Humans A Major Factor In the Extinction of Giant Cave Bears

Until 25,000 years ago, Europe was home to some of the largest mammals, that ever lived. One of the most remarkable of the megafauna was the gigantic cave bear. Why these massive animals and other megafauna became extinct has been a subject of controversy for decades.


Now a genetic analysis of the DNA of the prehistoric cave bear may show that they declined and disappeared because of the arrival of modern humans in Europe and not because of an Ice Age.

Cave bears (Ursus spelaeus) “roamed Europe for over 100,000 years” according to the New Scientist . They were as large as modern grizzly bears, weighed as much as 2000 pounds (908 kilograms) and were herbivores. A great many remains of the gigantic bears have been found in Central and Eastern Europe.

The last known remains of the extinct cave bear, discovered in a site in the Italian Julian Alps, date to approximately 25,000-24,000 years ago. They were among the last of the megafauna to disappear from Europe.

Why Did the Giant Cave Bears Disappear?

The reasons for the extinction of the cave bear has not been conclusively established. Some academics believe that they became extinct because of an Ice Age, that decimated their habitat.


The National Geographic Magazine reports that “some scientists think they were victims of the Last Glacial Maximum, which peaked around 26,500 years ago”. However, others argue that the cave bear was driven to extinction by humans.

A multidisciplinary international team led by Hervé Bocherens and Verena Schuenemann conducted an analysis of the megafauna’s mitochondrial DNA .

The team extracted DNA from 81 bones that had been identified as belonging to cave bears. According to Nature, the researchers were able to “generate mitochondrial sequences for 59 of the 81 specimens”. These sequences were then compared to 64 others from European cave bears.

A Bayesian phylogenetic analysis was conducted on the sequences and they indicated a high level of diversity. This would indicate a relatively large and stable population size for tens of thousands of years, even though there were extreme periods of cold during this time.

According to Nature “it appears unlikely that these previous climatic fluctuations did substantially affect the cave bear population in Europe”. This would show that the megafauna survived two Ice Ages, and this is not a surprise as the mammals once roamed the Arctic Circle.

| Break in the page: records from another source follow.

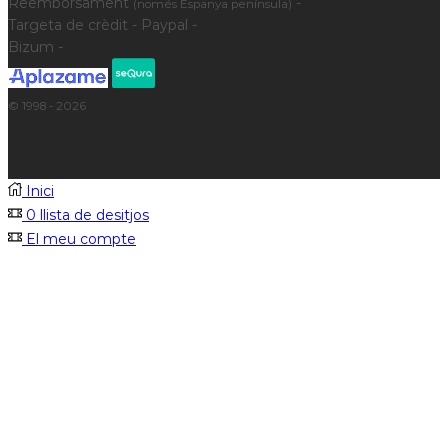
Reemborsament
-
(només Espanya península)
Targeta de crèdit - Paypal -
Bizum -
© 1998 - 2026
Inici
0
llista de desitjos
El meu compte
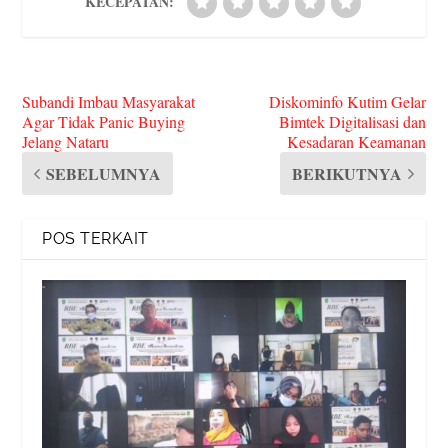
KECEPATAN:
Subandi Imbau Masyarakat
Diskominfo Kutim Gelar
Agar Tidak Panic Buying
Bimtek Digitalisasi dan
Jelang Nataru
Kesadaran Keamanan
SEBELUMNYA
BERIKUTNYA
POS TERKAIT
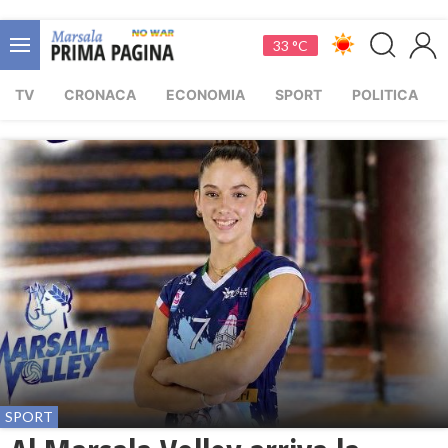
33 °C
TV
CRONACA
ECONOMIA
SPORT
POLITICA
SPORT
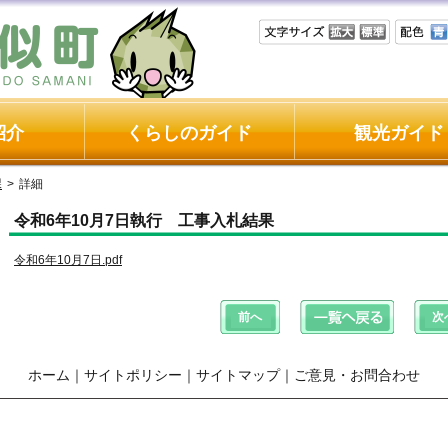
紹介
くらしのガイド
観光ガイド
課
>
詳細
令和6年10月7日執行 工事入札結果
令和6年10月7日.pdf
ホーム
｜
サイトポリシー
｜
サイトマップ
｜
ご意見・お問合わせ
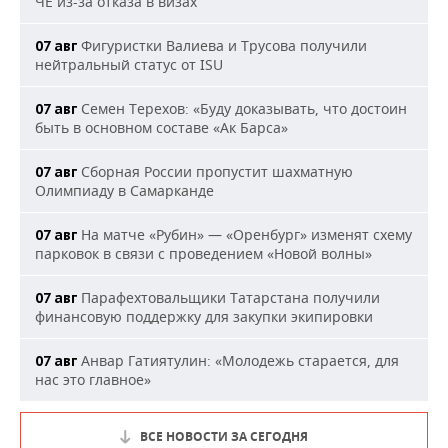
ЧЕ из-за отказа в визах
Фигуристки Валиева и Трусова получили
07 авг
нейтральный статус от ISU
Семен Терехов: «Буду доказывать, что достоин
07 авг
быть в основном составе «Ак Барса»
Сборная России пропустит шахматную
07 авг
Олимпиаду в Самарканде
На матче «Рубин» — «Оренбург» изменят схему
07 авг
парковок в связи с проведением «Новой волны»
Парафехтовальщики Татарстана получили
07 авг
финансовую поддержку для закупки экипировки
Анвар Гатиятулин: «Молодежь старается, для
07 авг
нас это главное»
ВСЕ НОВОСТИ ЗА СЕГОДНЯ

Cave Bears and Human Hunters


The team of experts established that the population began to decline when the climate was relatively warm and thousands of years before any cooling off period.

Indeed, the climate did not really cool for some 20,000 years after the start of the contraction of the population. Based on the estimated dates they concluded that the bear’s numbers began to decline because of human activity .

The research team believe, based on the mitochondrial DNA, that the decline in the bear numbers around 50,000 years ago was because of an extinct human species, the Neanderthals.

It appears that they hunted and competed with the animals and this led to a drop in their numbers. However, the decline in the megafauna’s population became dramatic with the migration of anatomically modern humans into Europe.

Homo sapiens were much more ferocious hunters than the Neanderthals and they had new hunting weapons such as “simple and split-based bone points” explains the study published in Nature. Moreover, they were much larger in number than the Neanderthals and were organized in groups.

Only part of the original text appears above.